One possible solution that comes to mind is personified in many immigrants. People from other countries, often seeing how atrocious the rest of the world can be, are able to easily recognize the goodness that is America. Indian filmmaker and author Dinesh D’Souza frequently emphasizes this point. Coming to America as an exchange student in his teenage years, Dinesh had no respect for this country. His views quickly changed however, as he could clearly compare and contrast the two countries he had experienced. Similar to Dinesh, I recently met a Polish holocaust survivor who told me plainly, “Every person who wakes up in America should be down on their knees each morning thanking God for the opportunity to breathe the air of this country.” Unfortunately, it isn’t exactly possible for most Americans to see what life is like in other parts of the world. The immigrant perspective is not a viable solution to the problem of apathy for most Americans, but it does lend itself perfectly to a more reasonable and realistic solution.
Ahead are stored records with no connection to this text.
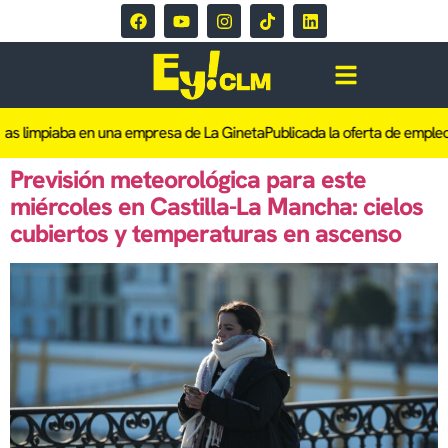
ras limpiaba en una empresa de La Gineta
Publicada la oferta de empleo 
Previsión meteorológica para este
miércoles en Castilla-La Mancha: cielos
cubiertos y temperaturas en ascenso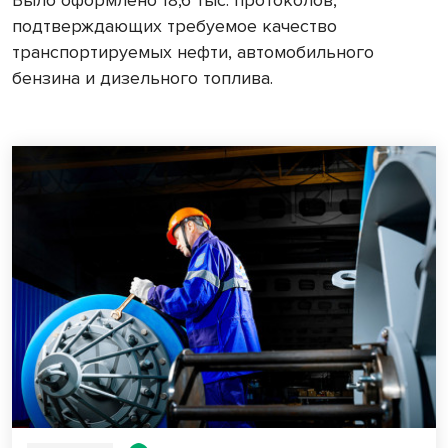
подтверждающих требуемое качество
транспортируемых нефти, автомобильного
бензина и дизельного топлива.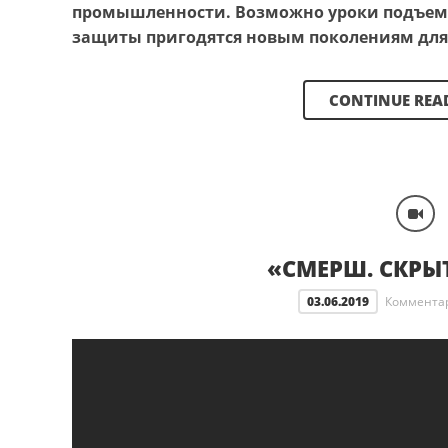
промышленности.
Возможно уроки подъем
защиты пригодятся новым поколениям для
CONTINUE REA
«СМЕРШ. СКРЫ
03.06.2019
Коммента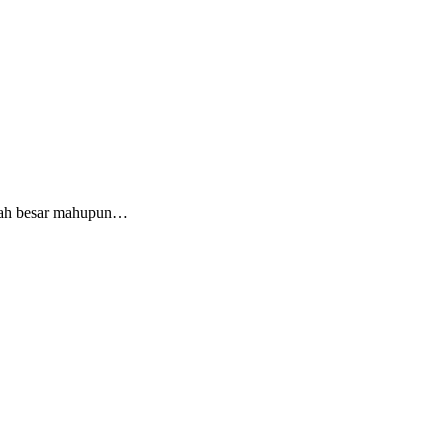
sudah besar mahupun…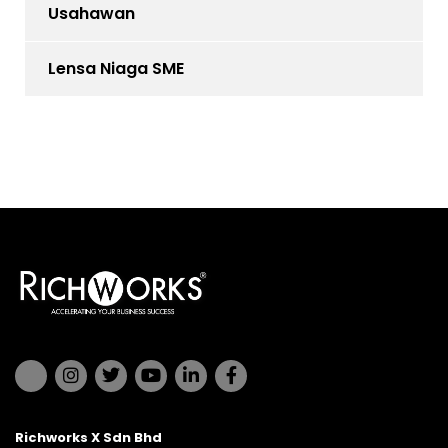
Usahawan
Lensa Niaga SME
Richworks X Sdn Bhd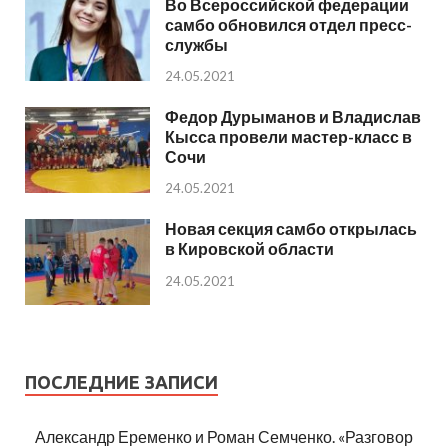
Во Всероссийской федерации
самбо обновился отдел пресс-
службы
24.05.2021
Федор Дурыманов и Владислав
Кысса провели мастер-класс в
Сочи
24.05.2021
Новая секция самбо открылась
в Кировской области
24.05.2021
ПОСЛЕДНИЕ ЗАПИСИ
Александр Еременко и Роман Семченко. «Разговор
One of the reasons that immigrants are able to see the goodness in America so easily is that there is almost a total lack of hardship here compared to the rest of the world. Americans live in stark contrast to most of the other people in the world, with even the poorest Americans being better off than most. If Americans could get a better idea of the hardships that plague the world, it would be much easier for us all to realize just how special our America is. Hardships also have another positive effect of uniting people. This is exactly what happened during the Great Depression and World War II. Americans quickly realized that their country was worth fighting for, and all were easily united throughout these tough years producing the greatest generation of Americans. Another Great Depression sounds harsh, but if that is what is necessary to cure the apathy in America, it is a very small price to pay. The only problem with this solution to apathy is that it is unsustainable. It isn’t a very healthy model to jump in a cycle of flirting with disaster by letting our country deteriorate to the brink of extinction in order to motivate Americans to care for our country. Again, this solution is helpful, but still misses the mark.
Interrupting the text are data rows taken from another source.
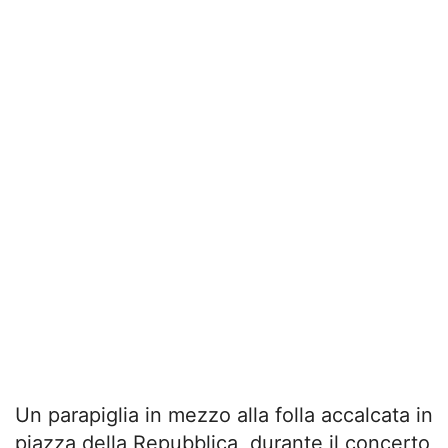
Un parapiglia in mezzo alla folla accalcata in
piazza della Repubblica, durante il concerto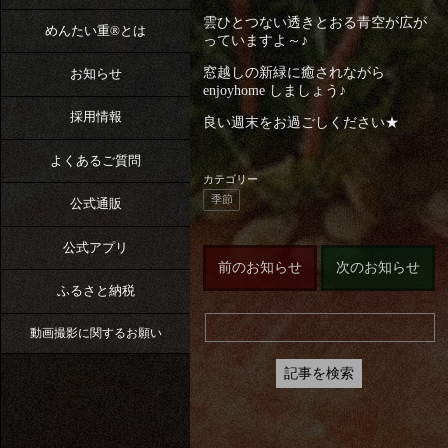
雲ひとつない透きとおる青空が広が
めんたい重®︎とは
っていますよ～♪
窓越しの新緑に癒されながら
お知らせ
enjoyhome しましょう♪
採用情報
良い週末をお過ごしください★
よくあるご質問
カテゴリー
季節
公式通販
公式アプリ
前のお知らせ
次のお知らせ
ふるさと納税
動画撮影に関するお願い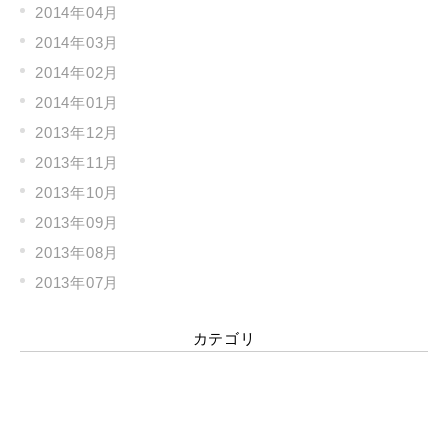
2014年04月
2014年03月
2014年02月
2014年01月
2013年12月
2013年11月
2013年10月
2013年09月
2013年08月
2013年07月
カテゴリ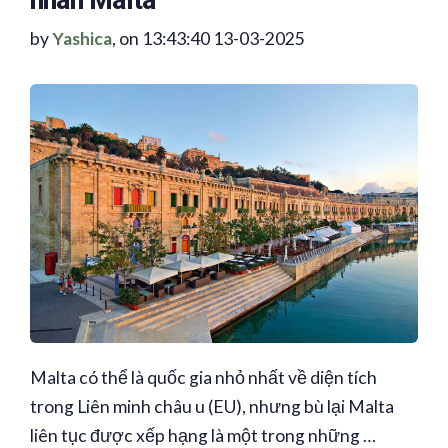
by
Yashica
, on 13:43:40 13-03-2025
Malta có thể là quốc gia nhỏ nhất về diện tích
trong Liên minh châu u (EU), nhưng bù lại Malta
liên tục được xếp hạng là một trong những …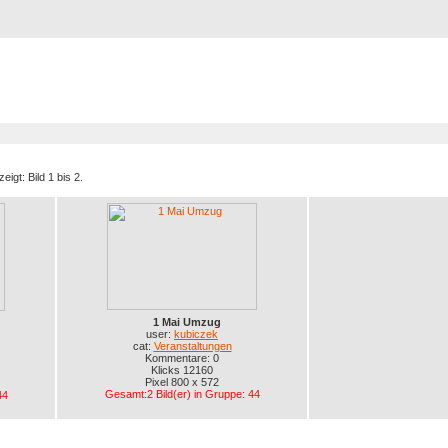
Registrierung
Suche
Top Bilde
eigt: Bild 1 bis 2.
1 Mai Umzug
user:
kubiczek
cat:
Veranstaltungen
Kommentare: 0
Klicks 12160
Pixel 800 x 572
Gesamt:2 Bild(er) in Gruppe: 44
44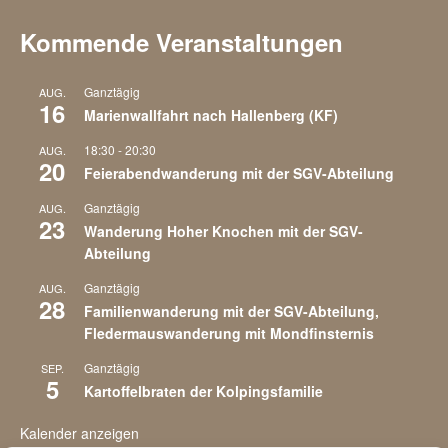
Kommende Veranstaltungen
Ganztägig
AUG.
16
Marienwallfahrt nach Hallenberg (KF)
18:30
-
20:30
AUG.
20
Feierabendwanderung mit der SGV-Abteilung
Ganztägig
AUG.
23
Wanderung Hoher Knochen mit der SGV-
Abteilung
Ganztägig
AUG.
28
Familienwanderung mit der SGV-Abteilung,
Fledermauswanderung mit Mondfinsternis
Ganztägig
SEP.
5
Kartoffelbraten der Kolpingsfamilie
Kalender anzeigen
The only cure that can truly work against apathy is an extremely simple idea. The easiest way to enable Americans to see their country as a thing of beauty is with the tool of optimism. There is more goodness in America than in any country in the history of the world, and it only takes an optimist to see it. If Americans could simply be positive and optimistic about the goodness still alive in our country, the only logical thing to come next would be a great love of country. When Americans love our country and see it as beautiful, we will do anything necessary to defend, protect, and better it. This, then, is all it takes to save our country. Optimism is married to hope, and when we have hope, anything is possible. What reason do we have to be pessimistic? Why do we insist on focusing upon the evil in America and then become discouraged and apathetic? What does this attitude accomplish? Pessimism is married to inaction, and lack of action is what has permitted our country to fall so far. Simply be optimistic about America, and goodness will always triumph.
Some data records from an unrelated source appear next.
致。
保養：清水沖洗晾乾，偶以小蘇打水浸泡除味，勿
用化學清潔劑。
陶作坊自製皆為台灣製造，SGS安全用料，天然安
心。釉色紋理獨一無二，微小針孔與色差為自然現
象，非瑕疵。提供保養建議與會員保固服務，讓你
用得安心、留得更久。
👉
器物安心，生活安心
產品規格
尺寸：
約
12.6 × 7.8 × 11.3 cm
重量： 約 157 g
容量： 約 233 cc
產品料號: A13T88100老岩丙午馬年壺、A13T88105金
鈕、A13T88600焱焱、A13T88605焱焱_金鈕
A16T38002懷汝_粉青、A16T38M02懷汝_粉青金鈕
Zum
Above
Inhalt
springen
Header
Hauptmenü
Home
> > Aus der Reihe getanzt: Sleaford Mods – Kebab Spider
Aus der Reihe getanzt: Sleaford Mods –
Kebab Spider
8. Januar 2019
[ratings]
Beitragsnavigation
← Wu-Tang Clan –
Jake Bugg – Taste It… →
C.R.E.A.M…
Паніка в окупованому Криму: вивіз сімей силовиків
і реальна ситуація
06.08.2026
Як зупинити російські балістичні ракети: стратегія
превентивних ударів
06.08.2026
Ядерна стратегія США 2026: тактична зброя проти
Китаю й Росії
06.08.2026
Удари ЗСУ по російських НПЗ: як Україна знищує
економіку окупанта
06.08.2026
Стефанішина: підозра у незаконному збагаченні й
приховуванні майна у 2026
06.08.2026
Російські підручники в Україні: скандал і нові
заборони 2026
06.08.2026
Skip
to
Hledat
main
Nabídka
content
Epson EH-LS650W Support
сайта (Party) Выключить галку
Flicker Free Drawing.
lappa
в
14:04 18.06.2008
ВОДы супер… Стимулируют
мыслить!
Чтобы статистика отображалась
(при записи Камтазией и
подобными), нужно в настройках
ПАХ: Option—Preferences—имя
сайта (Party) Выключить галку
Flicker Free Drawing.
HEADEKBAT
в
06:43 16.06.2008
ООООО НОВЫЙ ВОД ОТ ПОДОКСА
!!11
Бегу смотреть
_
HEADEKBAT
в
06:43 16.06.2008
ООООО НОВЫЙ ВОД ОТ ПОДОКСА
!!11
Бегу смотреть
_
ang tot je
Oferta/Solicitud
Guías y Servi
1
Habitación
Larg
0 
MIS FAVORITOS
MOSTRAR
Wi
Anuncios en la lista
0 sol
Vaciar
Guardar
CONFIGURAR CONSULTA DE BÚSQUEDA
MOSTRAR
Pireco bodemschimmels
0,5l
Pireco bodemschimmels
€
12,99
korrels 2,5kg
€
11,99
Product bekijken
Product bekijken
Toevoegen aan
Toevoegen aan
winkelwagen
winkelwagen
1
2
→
I fully understand that it can be extremely difficult to remain optimistic with evil so often triumphing in America, but we have to realize that we are not in this fight alone. Any person who fights for goodness has God on their side. With God, all things are possible. Nothing is hard or impossible for Him. As I have written before, God can reverse our fate at any instant He sees fit. Let us be a nation of optimists filled with hope for the future; let us love our country and cherish the goodness that is still so alive; and let us all win the approval of the God that has the power to bless America with His goodness. It is said that perception is reality, and that most certainly holds true in this case. Optimism is the easiest thing that any person, no matter how small, young, or unintelligent, can do to save America. Optimism, like pessimism, is absolutely contagious and spreads like wildfire. Perception is reality. The future is whatever we want it to be. Let us make it a good one by being optimistic.